[[ Dataset entries open ]]
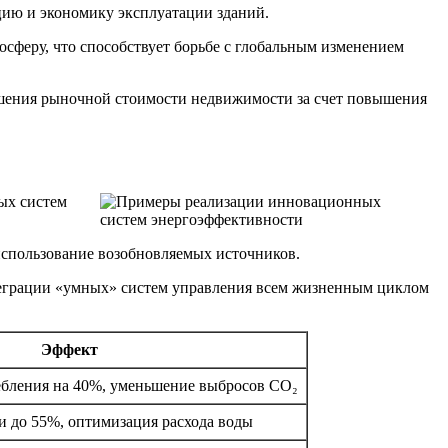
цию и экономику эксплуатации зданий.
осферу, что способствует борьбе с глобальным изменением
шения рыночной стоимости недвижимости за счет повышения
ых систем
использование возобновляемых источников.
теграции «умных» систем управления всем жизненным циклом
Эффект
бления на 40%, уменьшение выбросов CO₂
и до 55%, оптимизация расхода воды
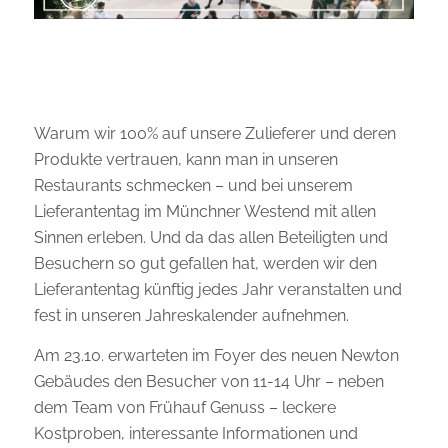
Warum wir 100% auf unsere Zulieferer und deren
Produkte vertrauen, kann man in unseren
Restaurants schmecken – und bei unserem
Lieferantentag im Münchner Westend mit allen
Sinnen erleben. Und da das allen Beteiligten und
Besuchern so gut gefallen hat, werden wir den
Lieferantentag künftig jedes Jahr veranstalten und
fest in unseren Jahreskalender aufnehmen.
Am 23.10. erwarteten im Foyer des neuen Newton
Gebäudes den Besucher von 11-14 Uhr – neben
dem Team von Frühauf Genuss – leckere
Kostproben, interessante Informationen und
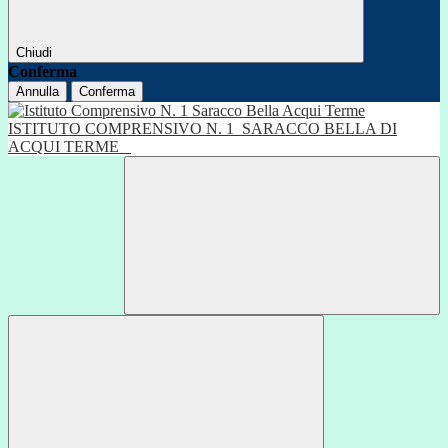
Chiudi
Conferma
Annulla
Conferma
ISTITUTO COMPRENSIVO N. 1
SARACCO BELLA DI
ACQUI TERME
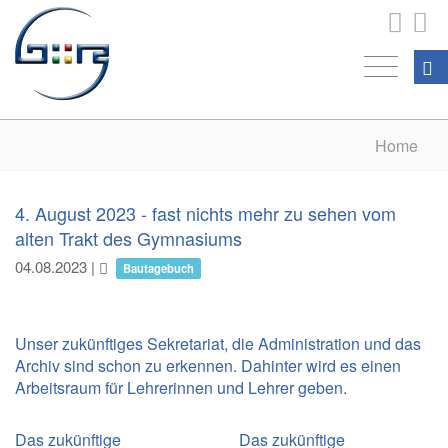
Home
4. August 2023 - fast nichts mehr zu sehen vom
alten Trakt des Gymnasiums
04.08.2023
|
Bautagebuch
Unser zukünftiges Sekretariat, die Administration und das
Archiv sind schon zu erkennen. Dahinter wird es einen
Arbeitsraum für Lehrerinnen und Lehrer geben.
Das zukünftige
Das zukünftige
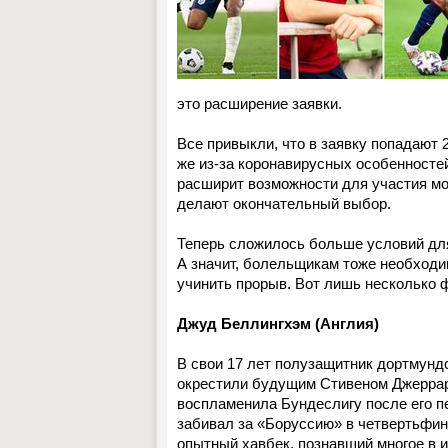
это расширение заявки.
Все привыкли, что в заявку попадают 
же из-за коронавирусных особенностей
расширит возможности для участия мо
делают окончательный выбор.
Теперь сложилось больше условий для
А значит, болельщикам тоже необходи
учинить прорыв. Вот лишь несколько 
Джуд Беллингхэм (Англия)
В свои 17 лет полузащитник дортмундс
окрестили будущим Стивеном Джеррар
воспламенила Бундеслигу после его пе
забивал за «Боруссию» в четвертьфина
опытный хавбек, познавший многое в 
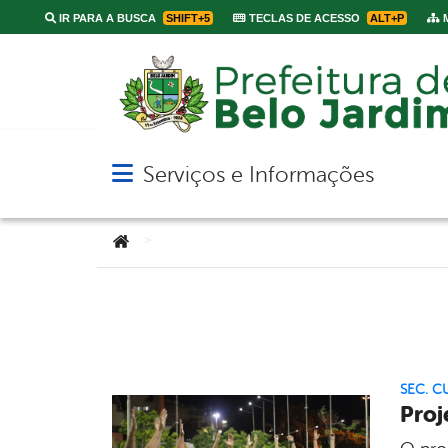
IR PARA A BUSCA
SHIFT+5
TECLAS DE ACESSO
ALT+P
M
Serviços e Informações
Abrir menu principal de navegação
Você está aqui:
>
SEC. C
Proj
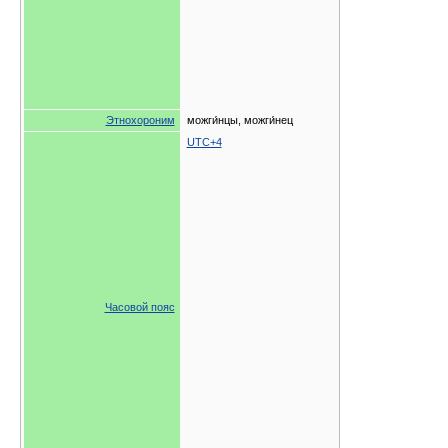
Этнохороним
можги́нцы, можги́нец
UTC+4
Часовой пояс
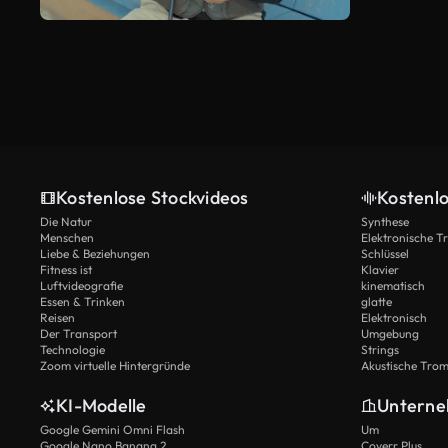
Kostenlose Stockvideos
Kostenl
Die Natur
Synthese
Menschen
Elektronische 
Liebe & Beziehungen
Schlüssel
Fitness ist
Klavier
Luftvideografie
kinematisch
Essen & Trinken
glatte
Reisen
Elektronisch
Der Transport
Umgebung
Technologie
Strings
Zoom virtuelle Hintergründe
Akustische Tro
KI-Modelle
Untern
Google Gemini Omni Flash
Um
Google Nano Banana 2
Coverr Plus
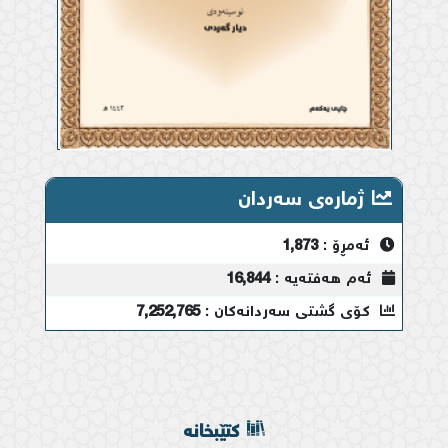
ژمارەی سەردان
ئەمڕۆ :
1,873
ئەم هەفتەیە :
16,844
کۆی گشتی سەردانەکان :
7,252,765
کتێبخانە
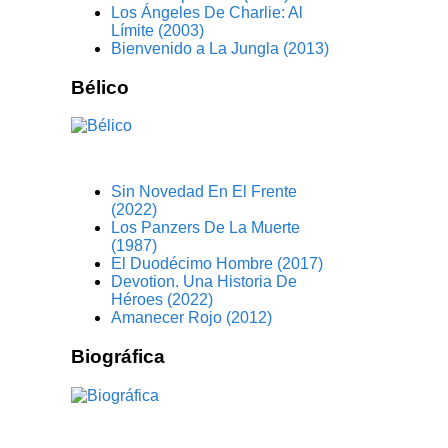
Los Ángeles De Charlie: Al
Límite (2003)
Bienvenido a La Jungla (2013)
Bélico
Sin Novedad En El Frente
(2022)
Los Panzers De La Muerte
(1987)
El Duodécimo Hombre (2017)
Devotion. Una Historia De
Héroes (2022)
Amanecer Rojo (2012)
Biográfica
[[ Dataset entries closed ]]
» **Task requirements**
How many lines in the entries above hold the string "Google"? Answer with the number and nothing more.

» **Output**
2